Exercise goal — Show, from the entries below, every line in which "Ceinture" appears.

--*--

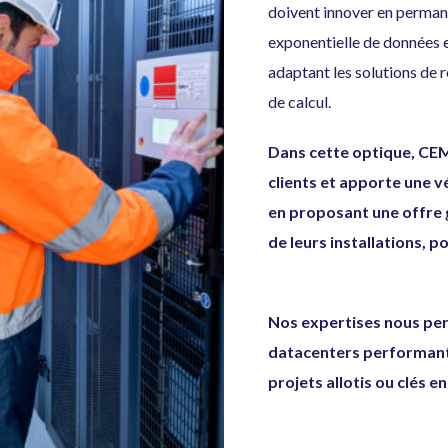
doivent innover en perma
exponentielle de données e
adaptant les solutions de 
de calcul.
Dans cette optique, CEM
clients et apporte une vé
en proposant une offre g
de leurs installations, 
Nos expertises nous per
datacenters performants 
projets allotis ou clés e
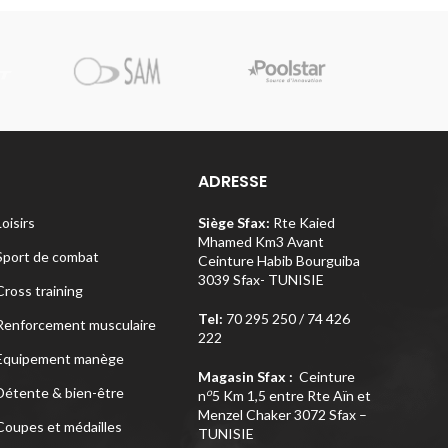
Pi
ADRESSE
Loisirs
Siège Sfax:
Rte Kaied
Mhamed Km3 Avant
Sport de combat
Ceinture Habib Bourguiba
3039 Sfax- TUNISIE
Cross training
Tel:
70 295 250 / 74 426
Renforcement musculaire
222
Equipement manège
Magasin Sfax :
Ceinture
Détente & bien-être
o
n
5 Km 1,5 entre Rte Aïn et
Menzel Chaker 3072 Sfax –
Coupes et médailles
TUNISIE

--*--

Answer to this task —
Ceinture Habib Bourguiba
Ceinture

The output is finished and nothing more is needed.